My place of employment deals with criminals, people who steal and rape and kill as needed to meet their immediate needs. Unfortunately, when you deal a lot with criminals, you pick up something of their nature. I can see that happening in the investigators and the assistant prosecutors, the “front line” people. I can understand when a police investigator goes into the tough guy routine, but it upsets me when I see the lawyers picking up those nasty habits. Lawyers, in theory, are supposed to devote their lives to the ideals of law, which are key components of civilization. You’d think they would go out of their way to be civilized – you know, the bow-tie kind of lawyer, the old-fashioned guy or lady who believed in the ultimate redemptive quality of practicing law and practicing it well. But no, many of our assistant prosecutors go around swearing and cursing and taking on threatening postures, just like their police investigator friends. It’s especially nauseating to me when the women do it – partly because of my old fashioned notion of women being the kinder and gentler side of the human race, but also because when women put on the tough-guy facade, they tend to overdo it (at least in my office).

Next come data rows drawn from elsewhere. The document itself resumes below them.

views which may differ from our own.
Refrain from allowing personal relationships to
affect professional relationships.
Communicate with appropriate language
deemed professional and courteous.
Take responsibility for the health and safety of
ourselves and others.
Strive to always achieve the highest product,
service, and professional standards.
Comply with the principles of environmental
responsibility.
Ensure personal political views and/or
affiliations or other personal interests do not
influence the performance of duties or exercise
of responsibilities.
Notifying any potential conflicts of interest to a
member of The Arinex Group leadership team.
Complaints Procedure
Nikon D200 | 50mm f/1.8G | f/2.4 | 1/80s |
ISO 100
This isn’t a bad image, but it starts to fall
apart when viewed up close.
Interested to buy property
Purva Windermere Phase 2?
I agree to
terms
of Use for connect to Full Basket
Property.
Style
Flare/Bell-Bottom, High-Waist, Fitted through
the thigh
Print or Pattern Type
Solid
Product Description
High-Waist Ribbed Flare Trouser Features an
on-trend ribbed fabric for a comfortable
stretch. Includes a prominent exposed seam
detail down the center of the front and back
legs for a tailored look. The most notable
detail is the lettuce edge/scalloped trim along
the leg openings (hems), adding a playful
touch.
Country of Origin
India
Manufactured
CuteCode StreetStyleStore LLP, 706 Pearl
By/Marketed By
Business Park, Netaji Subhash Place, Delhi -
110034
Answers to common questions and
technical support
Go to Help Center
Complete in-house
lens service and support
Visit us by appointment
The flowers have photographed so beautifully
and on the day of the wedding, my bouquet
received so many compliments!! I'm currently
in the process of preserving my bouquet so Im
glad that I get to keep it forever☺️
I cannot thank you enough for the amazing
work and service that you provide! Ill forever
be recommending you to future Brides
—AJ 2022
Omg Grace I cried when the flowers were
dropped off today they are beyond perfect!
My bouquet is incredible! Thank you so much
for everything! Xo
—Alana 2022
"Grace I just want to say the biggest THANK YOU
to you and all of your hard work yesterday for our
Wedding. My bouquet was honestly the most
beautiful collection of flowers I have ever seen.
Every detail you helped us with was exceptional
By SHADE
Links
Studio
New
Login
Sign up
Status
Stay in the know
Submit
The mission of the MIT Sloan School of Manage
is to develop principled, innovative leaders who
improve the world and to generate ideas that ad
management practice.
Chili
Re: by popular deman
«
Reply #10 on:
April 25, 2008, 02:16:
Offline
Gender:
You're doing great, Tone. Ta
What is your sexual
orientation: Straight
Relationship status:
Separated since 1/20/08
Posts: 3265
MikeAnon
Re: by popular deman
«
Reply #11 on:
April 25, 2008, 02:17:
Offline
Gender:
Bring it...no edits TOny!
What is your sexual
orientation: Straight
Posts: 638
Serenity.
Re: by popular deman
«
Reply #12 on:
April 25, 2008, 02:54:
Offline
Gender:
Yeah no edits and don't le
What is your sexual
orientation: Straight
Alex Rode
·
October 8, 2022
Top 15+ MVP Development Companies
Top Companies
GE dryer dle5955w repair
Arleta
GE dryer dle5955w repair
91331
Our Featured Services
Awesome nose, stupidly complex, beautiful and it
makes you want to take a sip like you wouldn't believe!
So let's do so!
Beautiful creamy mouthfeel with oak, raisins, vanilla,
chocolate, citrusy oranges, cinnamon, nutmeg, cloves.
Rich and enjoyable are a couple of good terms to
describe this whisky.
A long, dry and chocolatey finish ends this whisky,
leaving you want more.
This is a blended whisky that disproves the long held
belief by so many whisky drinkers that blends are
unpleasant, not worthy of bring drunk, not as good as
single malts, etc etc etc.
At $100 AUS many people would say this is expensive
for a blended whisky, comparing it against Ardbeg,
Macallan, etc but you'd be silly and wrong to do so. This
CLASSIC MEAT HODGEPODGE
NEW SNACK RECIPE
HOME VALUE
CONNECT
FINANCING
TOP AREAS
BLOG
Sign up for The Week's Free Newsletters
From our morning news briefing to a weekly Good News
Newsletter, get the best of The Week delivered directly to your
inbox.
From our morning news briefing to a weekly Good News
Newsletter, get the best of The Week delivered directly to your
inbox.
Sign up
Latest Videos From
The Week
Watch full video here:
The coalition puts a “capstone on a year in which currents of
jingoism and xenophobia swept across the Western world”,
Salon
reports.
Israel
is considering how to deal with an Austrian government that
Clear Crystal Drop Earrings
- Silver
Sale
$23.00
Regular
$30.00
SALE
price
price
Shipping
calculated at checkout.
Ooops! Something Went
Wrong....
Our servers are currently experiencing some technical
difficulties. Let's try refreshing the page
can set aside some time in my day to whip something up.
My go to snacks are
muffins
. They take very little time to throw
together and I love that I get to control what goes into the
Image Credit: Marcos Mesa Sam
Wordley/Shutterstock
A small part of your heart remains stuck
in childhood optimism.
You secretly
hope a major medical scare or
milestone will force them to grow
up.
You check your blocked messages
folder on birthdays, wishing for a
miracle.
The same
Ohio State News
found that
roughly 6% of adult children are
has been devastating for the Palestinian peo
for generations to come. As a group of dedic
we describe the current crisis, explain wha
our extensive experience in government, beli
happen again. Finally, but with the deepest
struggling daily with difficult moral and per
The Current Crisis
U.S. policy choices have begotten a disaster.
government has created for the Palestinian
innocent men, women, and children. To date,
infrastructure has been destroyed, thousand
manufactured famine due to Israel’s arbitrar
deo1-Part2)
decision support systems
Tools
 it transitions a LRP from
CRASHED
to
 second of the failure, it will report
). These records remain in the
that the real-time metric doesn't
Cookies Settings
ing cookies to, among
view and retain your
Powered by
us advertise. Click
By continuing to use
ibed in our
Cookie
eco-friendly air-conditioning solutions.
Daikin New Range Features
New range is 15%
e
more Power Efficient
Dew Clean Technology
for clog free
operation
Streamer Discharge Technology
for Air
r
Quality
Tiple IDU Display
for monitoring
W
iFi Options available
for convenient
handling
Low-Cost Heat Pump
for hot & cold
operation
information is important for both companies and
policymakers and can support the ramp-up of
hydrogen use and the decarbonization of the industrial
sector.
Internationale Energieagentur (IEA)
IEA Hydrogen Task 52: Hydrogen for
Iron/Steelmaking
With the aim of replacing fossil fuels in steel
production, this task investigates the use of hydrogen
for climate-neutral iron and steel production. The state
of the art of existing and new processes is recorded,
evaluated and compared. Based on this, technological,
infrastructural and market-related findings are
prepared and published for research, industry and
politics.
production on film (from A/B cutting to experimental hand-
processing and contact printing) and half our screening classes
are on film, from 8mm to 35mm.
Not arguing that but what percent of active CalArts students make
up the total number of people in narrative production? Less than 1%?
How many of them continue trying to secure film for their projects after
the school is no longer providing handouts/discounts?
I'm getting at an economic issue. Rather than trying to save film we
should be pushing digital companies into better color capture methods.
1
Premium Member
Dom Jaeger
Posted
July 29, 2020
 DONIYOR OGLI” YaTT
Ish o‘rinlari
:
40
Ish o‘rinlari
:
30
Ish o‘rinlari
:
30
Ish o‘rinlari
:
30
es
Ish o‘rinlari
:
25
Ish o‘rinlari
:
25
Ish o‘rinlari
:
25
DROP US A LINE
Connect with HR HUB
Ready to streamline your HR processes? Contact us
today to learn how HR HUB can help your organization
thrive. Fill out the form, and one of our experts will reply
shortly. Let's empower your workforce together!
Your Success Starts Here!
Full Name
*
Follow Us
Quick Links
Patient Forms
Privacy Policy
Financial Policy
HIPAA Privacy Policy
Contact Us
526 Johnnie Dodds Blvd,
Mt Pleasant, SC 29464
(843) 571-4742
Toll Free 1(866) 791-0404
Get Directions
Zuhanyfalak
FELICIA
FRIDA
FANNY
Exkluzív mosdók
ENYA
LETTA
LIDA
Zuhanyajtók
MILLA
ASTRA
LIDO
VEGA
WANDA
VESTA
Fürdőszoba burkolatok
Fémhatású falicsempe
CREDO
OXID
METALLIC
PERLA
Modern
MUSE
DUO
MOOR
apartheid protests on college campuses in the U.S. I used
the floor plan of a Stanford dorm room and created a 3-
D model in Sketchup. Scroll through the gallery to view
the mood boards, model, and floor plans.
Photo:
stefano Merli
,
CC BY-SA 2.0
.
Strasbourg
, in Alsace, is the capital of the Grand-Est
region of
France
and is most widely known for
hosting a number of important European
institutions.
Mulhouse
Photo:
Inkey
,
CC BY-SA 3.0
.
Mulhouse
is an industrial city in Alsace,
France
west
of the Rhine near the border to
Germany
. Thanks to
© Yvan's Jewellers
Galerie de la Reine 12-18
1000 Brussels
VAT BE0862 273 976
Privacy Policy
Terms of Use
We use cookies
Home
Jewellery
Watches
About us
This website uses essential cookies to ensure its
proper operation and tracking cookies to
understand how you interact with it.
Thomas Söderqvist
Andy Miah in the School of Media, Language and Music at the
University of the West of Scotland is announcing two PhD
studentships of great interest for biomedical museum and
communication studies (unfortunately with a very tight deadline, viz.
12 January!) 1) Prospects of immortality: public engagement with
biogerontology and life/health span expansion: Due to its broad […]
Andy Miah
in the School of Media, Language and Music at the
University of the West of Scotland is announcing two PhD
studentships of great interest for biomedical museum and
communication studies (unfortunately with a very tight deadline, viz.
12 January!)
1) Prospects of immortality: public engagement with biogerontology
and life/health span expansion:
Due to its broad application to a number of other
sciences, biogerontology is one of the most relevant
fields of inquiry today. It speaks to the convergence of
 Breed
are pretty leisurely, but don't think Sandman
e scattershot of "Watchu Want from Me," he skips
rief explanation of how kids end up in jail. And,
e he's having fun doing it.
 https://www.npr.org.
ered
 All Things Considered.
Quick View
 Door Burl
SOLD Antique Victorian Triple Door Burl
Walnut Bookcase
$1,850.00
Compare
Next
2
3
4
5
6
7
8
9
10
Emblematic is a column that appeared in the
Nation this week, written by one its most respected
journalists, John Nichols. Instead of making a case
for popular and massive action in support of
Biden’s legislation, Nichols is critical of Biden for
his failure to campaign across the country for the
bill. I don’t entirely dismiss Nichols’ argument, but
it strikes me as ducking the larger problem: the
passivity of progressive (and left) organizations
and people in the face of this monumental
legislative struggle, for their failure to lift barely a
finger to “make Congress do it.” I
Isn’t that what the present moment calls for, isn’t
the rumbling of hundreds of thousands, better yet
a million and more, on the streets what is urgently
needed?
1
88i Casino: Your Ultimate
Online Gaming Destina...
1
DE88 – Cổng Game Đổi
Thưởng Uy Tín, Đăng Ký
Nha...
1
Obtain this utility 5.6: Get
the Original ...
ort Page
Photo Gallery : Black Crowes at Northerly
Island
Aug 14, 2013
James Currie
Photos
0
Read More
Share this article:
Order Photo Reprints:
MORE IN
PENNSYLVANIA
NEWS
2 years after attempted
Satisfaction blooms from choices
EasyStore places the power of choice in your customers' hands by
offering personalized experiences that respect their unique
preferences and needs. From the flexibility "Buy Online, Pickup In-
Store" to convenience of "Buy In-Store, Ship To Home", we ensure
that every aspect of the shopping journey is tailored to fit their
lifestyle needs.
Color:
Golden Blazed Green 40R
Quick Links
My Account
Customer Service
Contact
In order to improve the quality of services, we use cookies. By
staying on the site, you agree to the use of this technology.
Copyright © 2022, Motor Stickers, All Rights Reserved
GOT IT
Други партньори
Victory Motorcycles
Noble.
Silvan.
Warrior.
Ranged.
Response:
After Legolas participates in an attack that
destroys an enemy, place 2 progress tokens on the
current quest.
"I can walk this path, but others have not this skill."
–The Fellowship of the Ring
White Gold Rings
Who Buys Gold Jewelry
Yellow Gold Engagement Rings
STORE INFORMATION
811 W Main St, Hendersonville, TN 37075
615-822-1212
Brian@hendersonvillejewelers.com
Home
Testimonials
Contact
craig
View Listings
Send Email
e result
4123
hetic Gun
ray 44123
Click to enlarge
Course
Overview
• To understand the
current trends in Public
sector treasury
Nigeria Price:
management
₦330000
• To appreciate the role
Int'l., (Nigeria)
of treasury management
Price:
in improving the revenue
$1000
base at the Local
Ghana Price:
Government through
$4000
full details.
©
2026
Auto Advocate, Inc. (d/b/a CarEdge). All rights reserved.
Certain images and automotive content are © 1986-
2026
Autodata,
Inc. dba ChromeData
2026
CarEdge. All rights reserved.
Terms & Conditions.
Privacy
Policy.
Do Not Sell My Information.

I had to help a couple of assistant prosecutors with a press release after a big drug bust the other day. One of them was Terri, who is a head honcho over the “tough crime” units (homicide, narcotics, etc.). Terri is actually a rather nice and decent woman at heart. But when she starts dealing with a case, she starts using the F-word over and over. While talking with some cops as we were trying to get the facts straight for the press release, I heard her talking about a “cluster f—“. I didn’t even want to know what that was about.
Well, it took a bit of back and forth until we got the facts straight about how much cocaine and heroin were seized. Everyone seemed to have a different number, and the numbers didn’t always refer to the same measurements; sometimes we were told that there were so many grams of something, sometimes it was in “decks”, sometimes in “bricks”. And then there was confusion about what was taken in the immediate seizure, and how much came during the “rip” (removed from the person of those who were taken into custody).
Right at the point when the confusion was reaching its peak, Terri stopped her cursing and said, to everyone and no one in particular, “oh yea, figuring out how many decks are in a brick, this is why I went to law school nights”. Actually, that comment made me feel better. I found her frustration to be a hopeful thing. Deep down inside, Terri still held within her the ideal of civilization. THAT is why she went to law school nights. She still had some soul left.
We got the press release out OK. And I went home thinking about the refrain verse from Train’s Calling All Angels: “I won’t give up if you don’t give up”.